Siri hasn’t always been all that reliable. I remember, I was once looking for a restaurant “near me”, and I got some pretty inappropriate responses in terms of locations on a map. I know Apple has been trying to make some improvements to Siri, but they haven’t had much luck. Recently, Apple’s Siri team has published a new Machine Learning Journal entry that details some of the processes behind making voice-activated “Hey Siri” work with just your voice. They had previously documented part of this process last fall, but this is the first Machine Learning Journal entry of 2018, and it focuses on the challenge of speaker recognition.

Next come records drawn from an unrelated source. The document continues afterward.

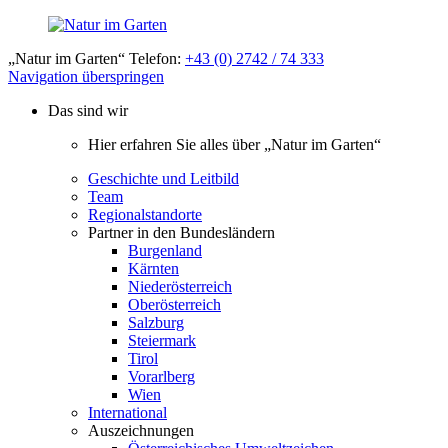
„Natur im Garten“ Telefon:
+43 (0) 2742 / 74 333
Navigation überspringen
Das sind wir
Hier erfahren Sie alles über „Natur im Garten“
Geschichte und Leitbild
Team
Regionalstandorte
Partner in den Bundesländern
Burgenland
Kärnten
Niederösterreich
Oberösterreich
Salzburg
Steiermark
Tirol
Vorarlberg
Wien
International
Auszeichnungen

In the last entry Apple indicates that the phrase was chosen, mostly because a number of users were already using it naturally:
The phrase “Hey Siri” was originally chosen to be as natural as possible; in fact, it was so natural that even before this feature was introduced, users would invoke Siri using the home button and inadvertently prepend their requests with the words, “Hey Siri.”

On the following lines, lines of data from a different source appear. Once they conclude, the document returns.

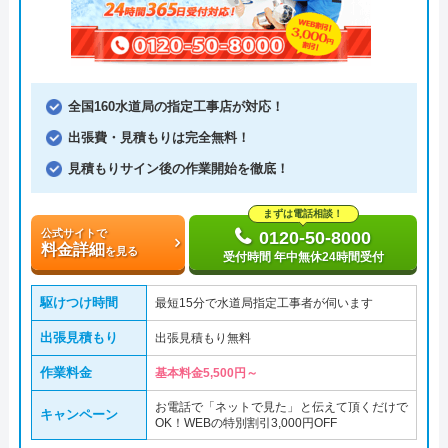
全国160水道局の指定工事店が対応！
出張費・見積もりは完全無料！
見積もりサイン後の作業開始を徹底！
まずは電話相談！
公式サイトで
0120-50-8000
料金詳細
を見る
受付時間 年中無休24時間受付
駆けつけ時間
最短15分で水道局指定工事者が伺います
出張見積もり
出張見積もり無料
作業料金
基本料金5,500円～
お電話で「ネットで見た」と伝えて頂くだけで
キャンペーン
OK！WEBの特別割引3,000円OFF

The new journal entry outlines three main challenges with activating Siri by using voice, which are:
- The main user saying a similar phrase to Hey Siri
- Another user saying Hey Siri, or
- Another user saying something similar to Hey Siri
Confusing, right? By limiting activation to the main user’s voice, the design ideally prevents two out of those three issues. The journal entry briefly touches on how Apple approaches the problem:
We measure the performance of a speaker recognition system as a combination of an Imposter Accept (IA) rate and a False Reject (FR) rate. It is important, however, to distinguish (and equate) these values from those used to measure the quality of a key-phrase trigger system.
Each Machine Learning Journal entry looks at Apple’s implementation in detail, before touching on the unsolved problems with the feature – such as using Hey Siri in a noisy environment or a large room. Voice-activated Siri started with the iPhone 6s. Today, however, Hey Siri works on new iPhones, iPads and Apple Watches and it’s the main controller for the HomePod. In the latest journal entry, Apple states:
One of our current research efforts is focused on understanding and quantifying the degradation in these difficult conditions in which the environment of an incoming test utterance is a severe mismatch from the existing utterances in a user’s speaker profile.

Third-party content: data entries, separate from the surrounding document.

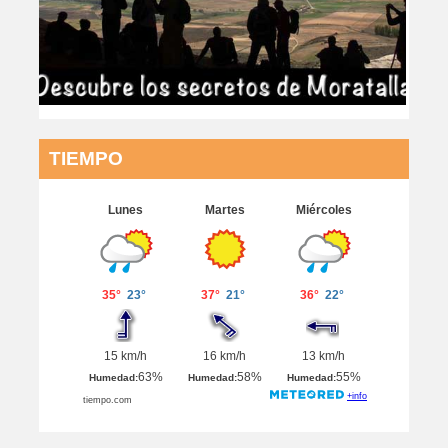
TIEMPO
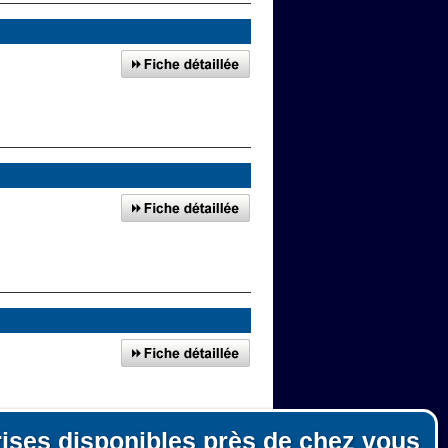
rises disponibles près de chez vous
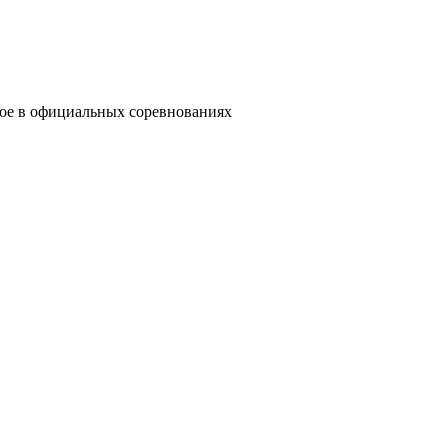
рое в официальных соревнованиях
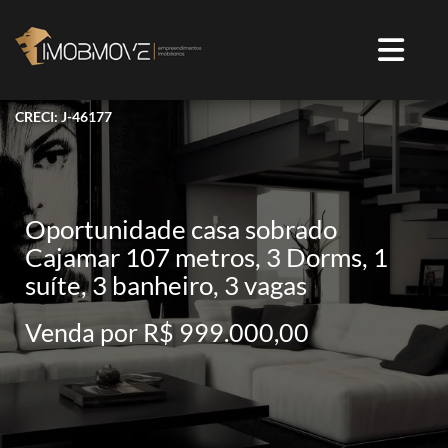
CRECI: J-46177
Oportunidade casa sobrado
Cajamar 107 metros, 3 Dorms, 1
suíte, 3 banheiro, 3 vagas
Venda por R$ 999.000,00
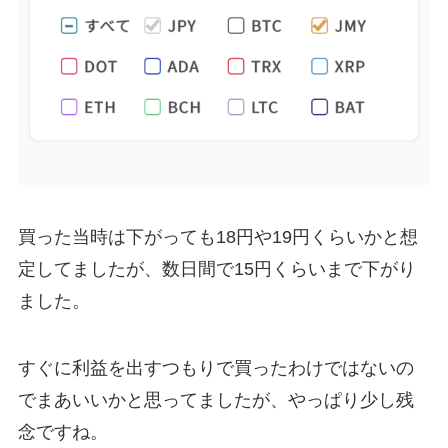
買った当時は下がっても18円や19円くらいかと想
定してましたが、数日間で15円くらいまで下がり
ました。
すぐに利益を出すつもりで買ったわけではないの
でまあいいかと思ってましたが、やっぱり少し残
念ですね。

While I think that this is an issue, in general, for voice recognition, but how are Amazon and Google able to do it? I mean, Siri was kind of the first of its kind in terms of this technology. So why is it so difficult for Apple to get it right? Do Amazon and Google just not have these problems? Or is it just a matter of not knowing about them? Sure, Alexa does respond when someone on TV says “Alexis”, but even I can’t hear clearly enough to know that’s what is being said. Which is why I certainly can’t think that a machine would have the ability to do this.
All of that said, I think this is good research and I am happy that Apple is looking into it. But I do think that they have a lot more work to do around Siri, and it’s not just about the voice recognition aspect.